Dough Loco From Corey Cova Upper East Side | Tasting Table NYC

Corey Cova's Dough Loco brings powerhouse doughnut flavor to the Upper East Side

Chef Corey Cova is the most delicious kind of pragmatist.

When the 27-year-old sees a gaping deficiency in the Upper East Side food scene, he just opens something smart to fill the void.

He did it with beer and gonzo grub at Earl's Beer & Cheese and created a crucial neighborhood spot for wine and dinner at ABV.

Corey Cova | A rainbow of glazes

Now he's done it again with doughnuts that are as brightly flavored as they are colorfully attractive and Blue Bottle Coffee at Dough Loco.

No matter that the last time Cova made doughnuts was "as part of a three-week baking unit at the Culinary Institute of America"; over the last couple of months, Cova has enrolled himself in a rigorous doughnut PhD program of his own making.

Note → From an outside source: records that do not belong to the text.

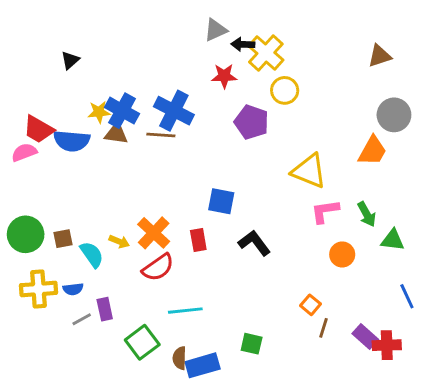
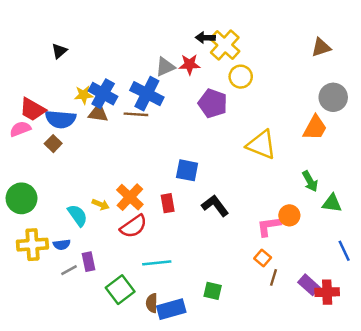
gray triangle: (216, 30) -> (165, 67), moved
pink L-shape: (325, 211) -> (269, 226), moved
brown square: (63, 239) -> (53, 144), moved, turned -35

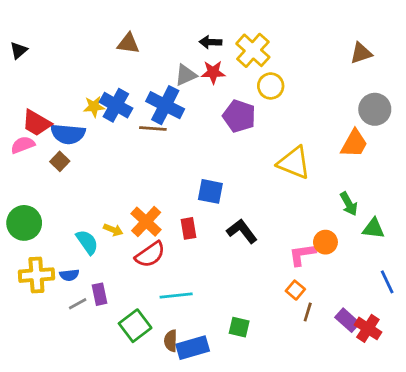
black arrow: (205, 38) -> (210, 42), moved
black triangle: (59, 51) -> (19, 50), moved
brown triangle: (98, 113) -> (128, 44), moved
red cross: (327, 292) -> (368, 328), turned 35

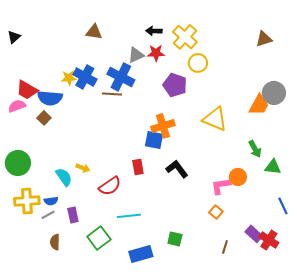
gray circle: (375, 109) -> (274, 93), moved
orange cross: (146, 222) -> (163, 126), moved, turned 30
gray line: (78, 304) -> (48, 215), moved
brown line: (308, 312) -> (225, 247), moved
brown semicircle: (171, 341) -> (55, 242), moved

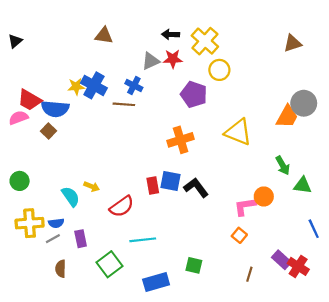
blue cross: (121, 77) -> (134, 85), size x0.6
blue square: (154, 140) -> (171, 181), moved
green circle: (18, 163) -> (20, 181), size x0.7

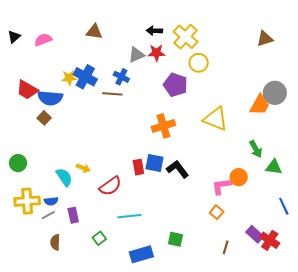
pink semicircle: (18, 118) -> (43, 40), moved
green square: (109, 264) -> (99, 238), size x0.6

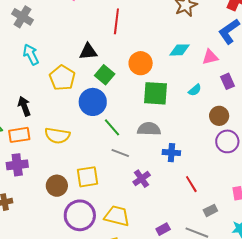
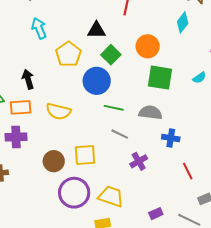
cyan diamond: (180, 50) -> (183, 22), moved, turned -55
green line: (112, 127) -> (114, 108), turned -42

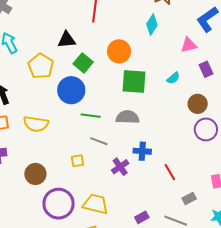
blue cross: (171, 138) -> (142, 151), moved
yellow square: (85, 155) -> (77, 161), moved, size x0.6

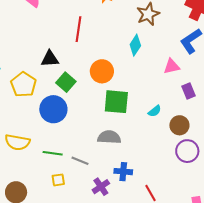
cyan semicircle: (173, 78) -> (155, 111), moved
green line: (91, 116) -> (53, 153), moved

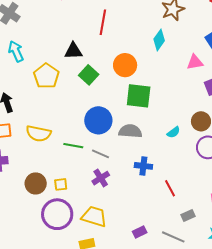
blue circle: (53, 109) -> (98, 120), moved
cyan semicircle: (155, 111) -> (174, 132), moved
yellow square: (58, 180) -> (61, 184), moved
purple cross: (101, 187) -> (101, 178), moved

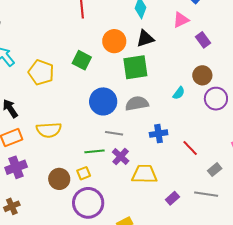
black triangle: (73, 51) -> (145, 38), moved
green line: (73, 146) -> (95, 151), moved
yellow trapezoid: (94, 217) -> (144, 174), moved

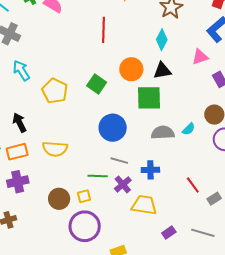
gray semicircle: (137, 103) -> (163, 133), moved
blue cross: (159, 134) -> (150, 170), moved
gray rectangle: (215, 170) -> (214, 199), moved

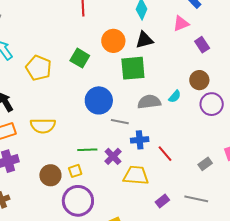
gray line: (119, 161) -> (120, 122), moved
red line: (193, 185) -> (165, 154), moved

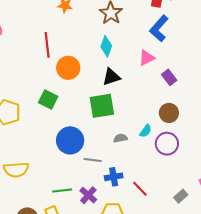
orange circle: (113, 41) -> (68, 68), moved
gray semicircle: (149, 102) -> (120, 138), size x0.6
purple circle: (212, 104) -> (167, 144), moved

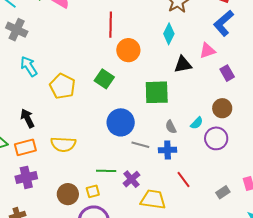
black triangle: (111, 77) -> (183, 64), moved
gray semicircle: (120, 138) -> (171, 127), turned -112
blue cross: (114, 177) -> (168, 150), moved

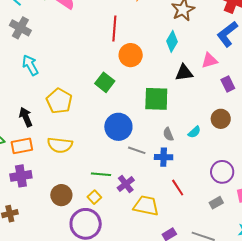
yellow pentagon: (62, 86) -> (59, 101), moved
purple circle: (216, 138) -> (222, 172), moved
yellow square: (93, 191) -> (94, 197), moved, turned -32

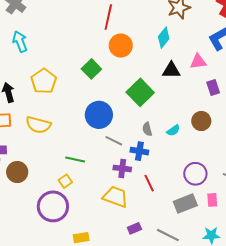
green square: (156, 99) -> (140, 92), turned 36
purple cross: (126, 184) -> (122, 168), moved, turned 36
brown circle: (61, 195) -> (17, 172), moved
gray rectangle: (216, 203) -> (185, 203), size x1.6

Cova using "the mother-in-law"

After many hours spent frying and tinkering with dough, what he's ended up with are uncommonly tall, spryly flavored doughnuts that have just a whisper of grease.

We sampled all of the options during a recent visit: pineapple and brown butter ($3), chocolate ($3), blood orange ($3), plain with rainbow sprinkles ($2), miso-maple ($3) and banana curry with dulce de leche ($3).

These doughnuts have zip. Take the pineapple and brown butter: Cova makes the glaze with freshly pressed pineapple juice. The chocolate glaze is made with Fruition Chocolate, a small-batch bean-to-bar chocolate workshop in the Catskill Mountains, started by a classmate of Cova's from culinary school.

The store's eclectic art–created by Cova himself

Everything (except for the diminutive size of the place) is done in a big way. Just take the hulking tool that Cova found on eBay to use in lieu of stamping out doughnuts by hand. "We call it the 'mother-in-law'," Cova says, "because it's large, jagged and it takes balls (of dough) and breaks them down."